Over €1 million in direct orders to James Fenech’s firearms company in 4 years

The company owned by arms dealer James Fenech has received more than €1 million in government direct orders to provide firearms, gear and ammunition to the Armed Forces of Malta and the police since 2015, The Shift can reveal.

The bulk of direct orders was awarded to Fenech’s company for army supplies, while around €50,000 was for equipment for the police force. The supplies included a variety of firearms, gear, and ammunition.

Aside from this, Fieldsports Ltd has received tens of thousands of euro in government tenders since 2015 to supply ammunition and firearms to the police force.

Information tabled in parliament this month revealed that Fieldsports Ltd received a total of €829,331 in direct orders by the army since 2017. However, an exercise by The Shift revealed that around €150,000 worth of direct orders were not included in the official reply provided by Home Affairs Minister Byron Camilleri.

Besides the €1 million in direct orders, the government tenders from which Fieldsports Ltd benefited included a total of €99,508 from the Malta Police Force since 2015, along with another €90,000 tender from the Nationalist administration in January 2013. This was the only tender awarded to Fieldsports under a Nationalist government.

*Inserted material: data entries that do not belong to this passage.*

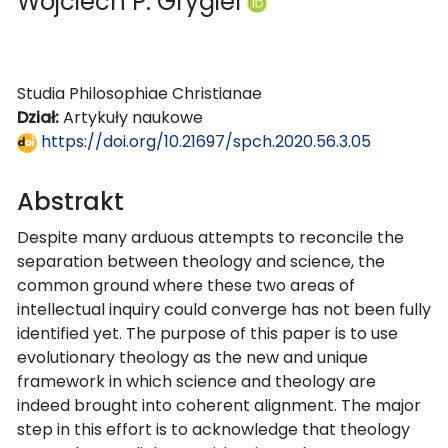
Wojciech P. Grygiel
Studia Philosophiae Christianae
Dział:
Artykuły naukowe
https://doi.org/10.21697/spch.2020.56.3.05
Abstrakt
Despite many arduous attempts to reconcile the
separation between theology and science, the
common ground where these two areas of
intellectual inquiry could converge has not been fully
identified yet. The purpose of this paper is to use
evolutionary theology as the new and unique
framework in which science and theology are
indeed brought into coherent alignment. The major
step in this effort is to acknowledge that theology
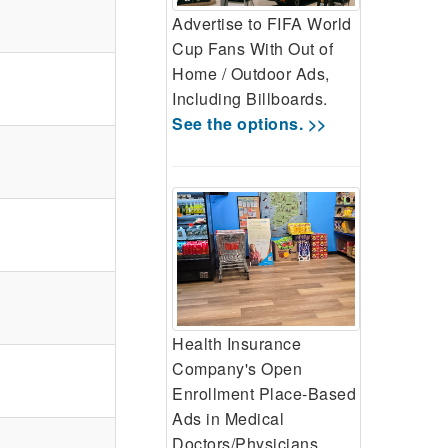
Advertise to FIFA World
Cup Fans With Out of
Home / Outdoor Ads,
Including Billboards.
See the options. >>
Health Insurance
Company's Open
Enrollment Place-Based
Ads in Medical
Doctors/Physicians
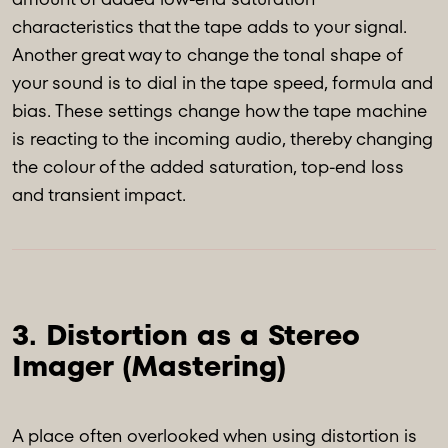
characteristics that the tape adds to your signal.
Another great way to change the tonal shape of
your sound is to dial in the tape speed, formula and
bias. These settings change how the tape machine
is reacting to the incoming audio, thereby changing
the colour of the added saturation, top-end loss
and transient impact.
3. Distortion as a Stereo 
A place often overlooked when using distortion is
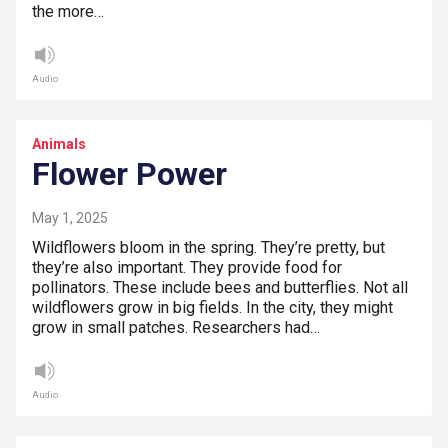
the more…
Audio
Animals
Flower Power
May 1, 2025
Wildflowers bloom in the spring. They’re pretty, but
they’re also important. They provide food for
pollinators. These include bees and butterflies. Not all
wildflowers grow in big fields. In the city, they might
grow in small patches. Researchers had…
Audio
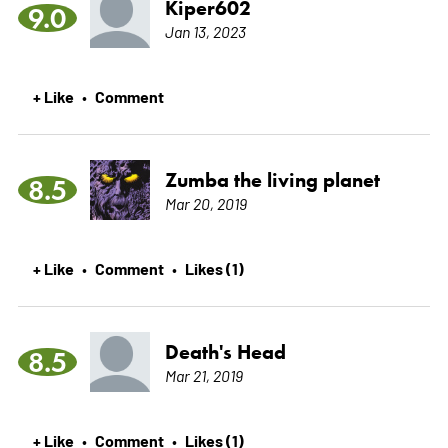
Kiper602
9.0
Jan 13, 2023
+ Like
Comment
•
Zumba the living planet
8.5
Mar 20, 2019
+ Like
Comment
Likes (1)
•
•
Death's Head
8.5
Mar 21, 2019
+ Like
Comment
Likes (1)
•
•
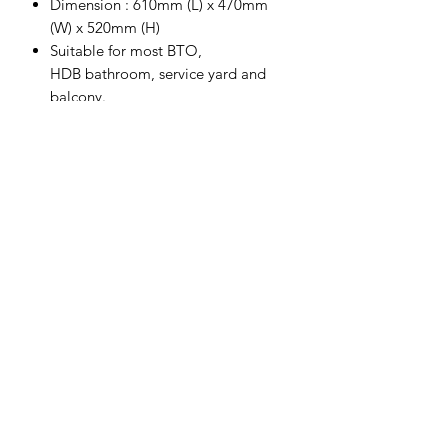
Dimension : 610mm (L) x 470mm
(W) x 520mm (H)
Suitable for most BTO,
HDB bathroom, service yard and
balcony.
Increase bathroom storage to store
bottles, toilet paper and other small
things.
Hinges with soft-closing included.
This furniture must be fixed to the
wall with the enclosed wall plug.
Completed with big insert basin.
Actual colour might be different
from actual item due to monitor
colour display difference.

It is still unclear whether this is the full range of direct orders and tenders awarded to this company due to persistent information gaps. Government ministries regularly fail to publish complete lists of public procurement purchases within the given time frame, despite the law stipulating otherwise.

Fenech stepped into the public eye when, together with another four men, he was charged with violating Libyan sanctions after exporting two military-grade Rigid Hull Inflatable Boats (RHIBs) to Libya through another of his companies, Sovereign Charterers. He has denied the accusations.

Set in the main square of Mellieha, Fenech’s shop Fieldsports Ltd may seem like a small village shop catering to the needs of its hunting community, but in actual fact, it forms part of an international business group which has become a quasi-monopoly as one of the EU’s most important arms dealers particularly since Libya’s uprising.

In fact, it is one of the few suppliers in the EU accredited to sell lethal weapons on EU soil for private users, according to reports presented to the European Parliament.

On Monday, The Shift revealed the names of the other four men who were charged for violating sanctions alongside Fenech – brothers Bertrand Agius, 47, (a delivery man) and Konrad Agius, 44, (a government blacksmith) and pensioners Charles Bugeja, 63, and Michael Cauchi, 45, who both reside in Mellieha.

The five men denied the accusations and were given bail by Magistrate Victor Asciak. Fenech is insisting that the police’s charges relate to fully authorised operations and that his group will have the opportunity to ‘clear its name’.

Fenech’s work has repeatedly made international headlines. His organisation made its mark in recent years supplying weapons to private security firms working for the EU, partnering also with Erik Prince, a former US Navy SEAL officer and the founder of Blackwater – a controversial US private military company that was given unclassified security contracts from the CIA during the Iraq war.

It is one of a long list of companies owned by Fenech in different sectors. Lately, Fenech set his eyes on lucrative Malta government road contracts, partnering with Gozitan construction mogul Joseph Portelli and Turkish associates. Fenech’s ‘consortium’ has already tendered successfully for over €60 million in road building contracts.